Sabrina gießt mir etwas Orangensaft ins Glas und setzt sich auf den Klappstuhl mir gegenüber. Hier auf ihrer Gartenterrasse wirkt alles so friedlich, unberührt und jedes Problem endlos weit entfernt. Doch leider trügt der Schein auch noch zwei Stunden nach meiner Flucht aus Jans Wohnung.

„Das verstehe ich nicht“, sagt sie mit vor der Brust verschränkten Armen.

„Da gibt es nichts zu verstehen: Jan kommt nicht von seiner Ex los – zumindest stehe ich ziemlich schlecht da, sobald er sich zwischen ihr und mir entscheiden muss.

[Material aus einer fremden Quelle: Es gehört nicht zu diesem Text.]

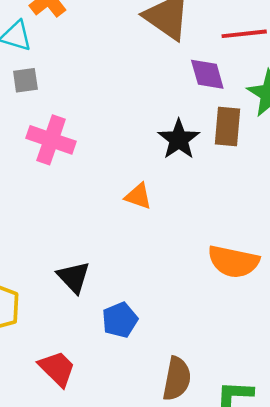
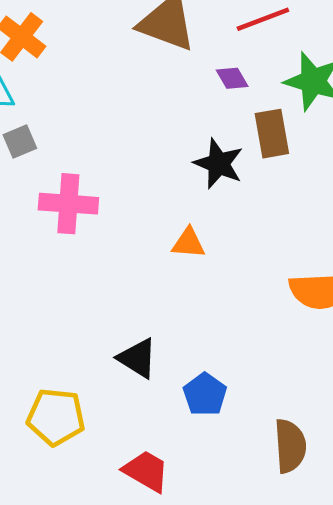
purple diamond: (207, 74) -> (232, 78), size x0.7

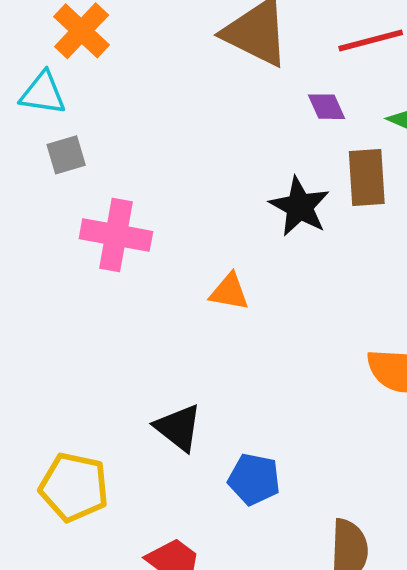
orange triangle: (188, 243) -> (229, 292), moved
blue pentagon: (205, 394) -> (254, 479), turned -30

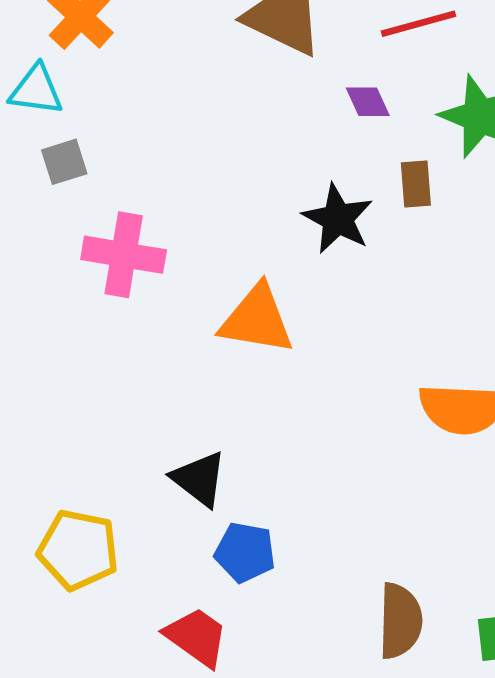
brown rectangle: (367, 178) -> (416, 184), size x0.7
orange triangle: (229, 292) -> (257, 319), size x1.6
blue pentagon: (254, 479) -> (245, 552), moved

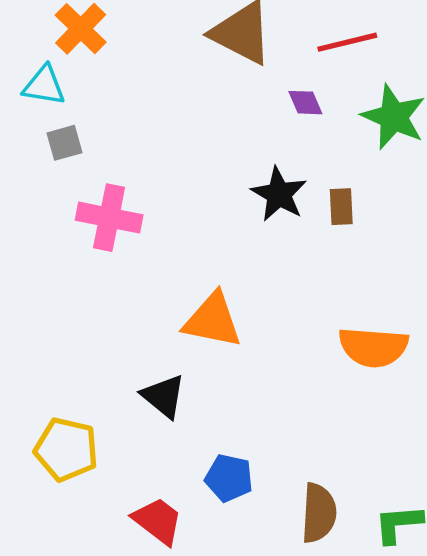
brown rectangle: (416, 184) -> (341, 207), moved
orange triangle: (257, 319) -> (212, 320), moved
blue pentagon: (245, 552) -> (229, 478), moved

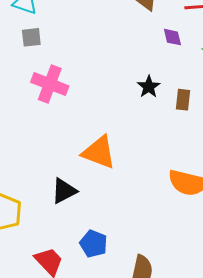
black star: (279, 194) -> (149, 87), size x0.7
black triangle: (164, 396) -> (64, 191), turned 44

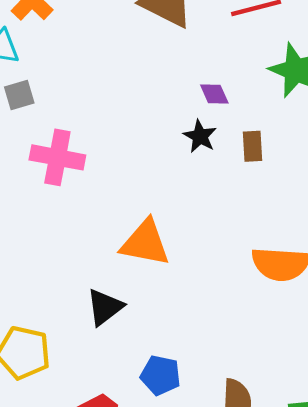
purple diamond: (172, 37) -> (214, 94), moved

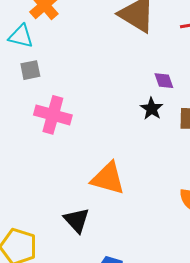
black triangle: (105, 307) -> (77, 220), turned -40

Und weil ich mich daran erinnert habe, dass ich wenigstens noch einen Rest Stolz habe, bin ich abgehauen.“

„Nun mal langsam, er hat doch nichts mehr mit ihr. Sie hat nur beim Suchen nach Neo geholfen, richtig?“

„Das mit der Suche war doch nur der Tropfen, der das Fass zum Überlaufen gebracht hat.“

Sabrina mustert mich mit demselben Blick, den sie immer aufsetzt, wenn sie anderer Meinung ist, was ziemlich oft der Fall ist.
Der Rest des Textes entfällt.